Doha: Oil prices eased about 1 percent on Friday after top crude importer China widened its COVID-19 curbs. The crude benchmarks were poised for a weekly gain on supply concerns and surprisingly strong economic data. Brent futures fell $1.19 to settle at $95.77 a barrel.
US WTI crude fell $1.18 to $87.90. For the week, Brent rose about 2.4 percent and WTI was up about 3.4 percent . Chinese cities ramped up COVID-19 curbs on Thursday, sealing up buildings and locking down districts after China registered 1,506 new coronavirus infections on Oct. 27, the National Health Commission said, up from 1,264 new cases a day earlier.
The IMF expects China’s growth to slow to 3.2 percent this year, a downgrade of 1.2 points from its April projection, after an 8.1 percent rise in 2021. However, economic strength in two major economies limited oil’s losses. US gross domestic product (GDP) grew in the third quarter, demonstrating resilience in the world’s largest economy and oil consumer.
The German economy also expanded unexpectedly in the third quarter, data showed on Friday, as Europe’s largest economy kept recession at bay despite high inflation and energy supply worries ahead of a looming European ban on Russian crude imports.
Asian spot LNG prices slipped last week, extending declines as strong inventory levels and ample year-end cargo supply muted buying activity.
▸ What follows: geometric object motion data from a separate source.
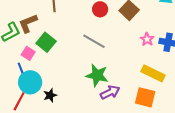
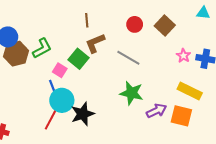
brown L-shape: (28, 23) -> (95, 43), moved
purple arrow: (110, 92) -> (156, 111), moved
black star: (50, 95) -> (83, 114), size x1.6

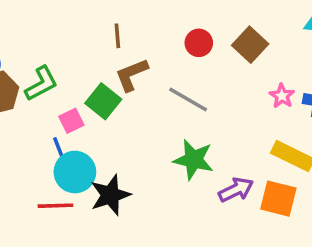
pink square: (60, 70) -> (71, 121), turned 32
red line: (50, 120) -> (55, 206), turned 60

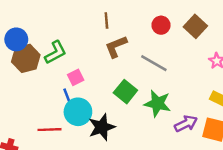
green square: (103, 101) -> (125, 92), moved
red line: (55, 206) -> (49, 130), moved

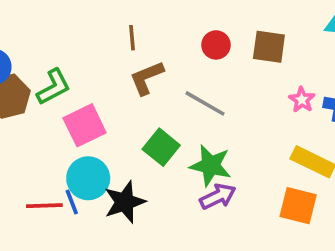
brown square: (195, 26) -> (269, 47), turned -35
pink square: (76, 77) -> (85, 125), size x1.6
blue line: (67, 96) -> (72, 202), moved
purple arrow: (186, 124) -> (218, 197), moved

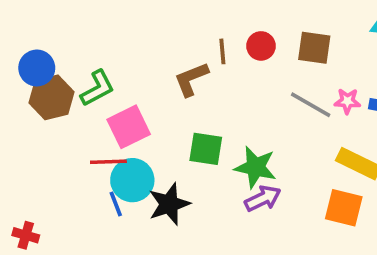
brown line: (132, 38) -> (222, 51), moved
pink star: (302, 100) -> (347, 101), turned -30
gray line: (205, 103) -> (311, 105), moved
green square: (161, 147) -> (206, 149), turned -30
red line: (44, 206) -> (108, 162), moved

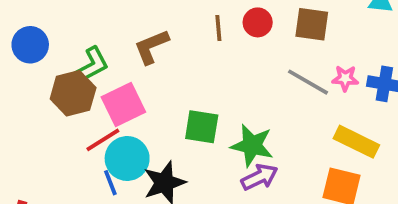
brown L-shape: (191, 79) -> (151, 47), moved
brown hexagon: (51, 97) -> (73, 93), moved
red line: (108, 162) -> (103, 140), turned -30

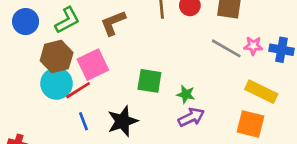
green L-shape: (92, 65) -> (67, 20), moved
green star: (252, 145) -> (186, 94), size x0.6
cyan circle: (127, 158) -> (57, 84), moved

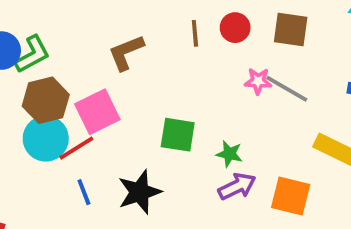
green L-shape: (67, 20) -> (32, 54), moved
pink star: (253, 46) -> (258, 81), moved
orange square: (251, 124) -> (291, 196), moved

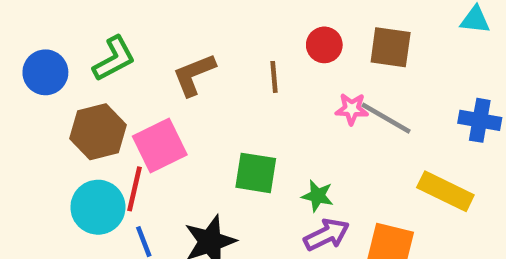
brown line: (195, 33) -> (274, 77), moved
green L-shape: (32, 54) -> (114, 59), moved
cyan circle: (46, 139) -> (98, 207), moved
red line: (76, 148) -> (135, 189), turned -45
The average LNG price for December delivery into north-east Asia was $30 per mmBtu, down $1 from the previous week.
Given fairly adequate storage in north-east Asia and ample cargo supply booked for November and December deliveries, buyers in the regions have seen little urgency to buy additional cargoes at the moment, analysts said. Asian buyers have been stockpiling supplies of LNG ahead of the peak winter power and gas demand season, though unexpected supply disruptions or a cold snap could lead to a spike in demand.
In Europe, prices of LNG to northwest Europe were assessed at $28.22 per mmBtu on Oct. 27. This comes amid high storage levels and as LNG cargoes wait to offload in Europe, which have led to TTF prices to trade at a discount to Asian spot LNG.